The number of women dying from overdoses of opioid painkillers increased 5-fold between 1999 and 2010, according to new data released on July 2, 2013 by the US Centers for Disease Control and Prevention (CDC).
CDC director Tom Frieden, MD, MPH, said the following during a media briefing:
- The problem of prescription opioid drug overdoses in women is “getting worse and getting worse quickly.”
- Deaths due to opioid drugs have “skyrocketed in women.”
- “Mothers, wives, sisters, and daughters are dying from overdoses at rates we have never seen before.”
- “The increase in opioid overdoses and opioid overdose deaths is directly proportional to the increase in prescribing of painkillers.”
- Opioid prescriptions are “increasing to an extent that we would not have anticipated and that could not possibly be clinically indicated.”
The CDC now says that since 1999, the percentage increase in painkiller-related deaths was actually greater among women than men (400% in women vs 265% in men). Prescription painkiller overdoses killed nearly 48,000 women between 1999 and 2010. More than 6600 women, or 18 women every day, died from a prescription painkiller overdose in 2010
There were 4 times more deaths among women from prescription painkiller overdose than for cocaine and heroin deaths combined in 2010. In 2010, there were more than 200,000 emergency department visits for opioid misuse or abuse among women — about 1 every 3 minutes.

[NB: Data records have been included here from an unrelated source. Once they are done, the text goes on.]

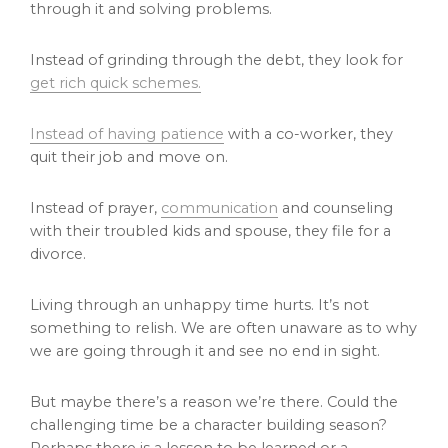
through it and solving problems.
Instead of grinding through the debt, they look for
get rich quick schemes.
Instead of having patience
with a co-worker, they
quit their job and move on.
Instead of prayer,
communication
and counseling
with their troubled kids and spouse, they file for a
divorce.
Living through an unhappy time hurts. It’s not
something to relish. We are often unaware as to why
we are going through it and see no end in sight.
But maybe there’s a reason we’re there. Could the
challenging time be a character building season?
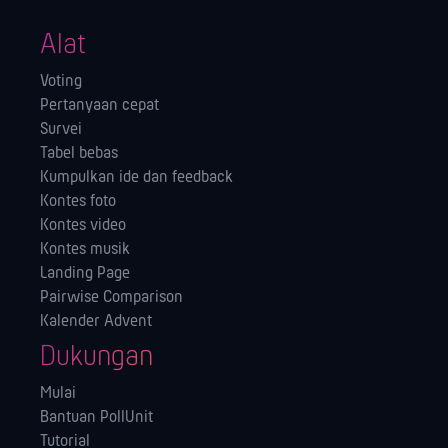
Alat
Voting
Pertanyaan cepat
Survei
Tabel bebas
Kumpulkan ide dan feedback
Kontes foto
Kontes video
Kontes musik
Landing Page
Pairwise Comparison
Kalender Advent
Dukungan
Mulai
Bantuan PollUnit
Tutorial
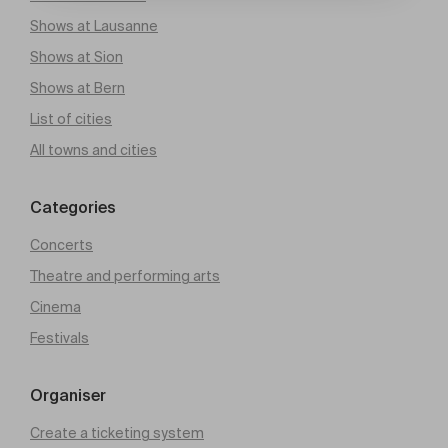
Shows at Lausanne
Shows at Sion
Shows at Bern
List of cities
All towns and cities
Categories
Concerts
Theatre and performing arts
Cinema
Festivals
Organiser
Create a ticketing system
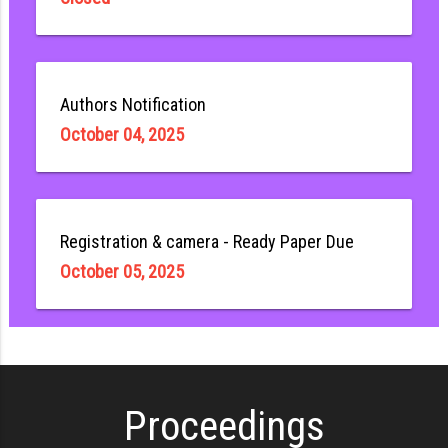
Authors Notification
October 04, 2025
Registration & camera - Ready Paper Due
October 05, 2025
Proceedings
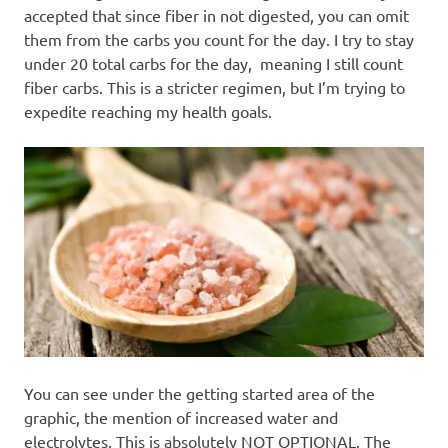
accepted that since fiber in not digested, you can omit
them from the carbs you count for the day. I try to stay
under 20 total carbs for the day, meaning I still count
fiber carbs. This is a stricter regimen, but I’m trying to
expedite reaching my health goals.
You can see under the getting started area of the
graphic, the mention of increased water and
electrolytes. This is absolutely NOT OPTIONAL. The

Previous research has shown that women are more likely to have chronic pain, be prescribed prescription painkillers, be given higher doses, and use them for longer periods than men. The higher doses in women are “something we don’t really understand,” Dr. Frieden said, “given that, on average, women weigh less than men, and at the same or higher dose, they are more likely to have adverse events than men.”
Studies have also shown that women may become dependent on prescription painkillers more quickly than men and may be more likely than men to engage in “doctor shopping” (obtaining prescriptions from multiple prescribers).
“These are dangerous medications,” Dr. Frieden said. “They should be reserved for situations like severe cancer pain, where they can provide extremely important and essential palliation, but in many other situations, the risks far outweigh the benefits. Prescribing an opioid may be condemning a patient to lifelong addiction and life-threatening complications.”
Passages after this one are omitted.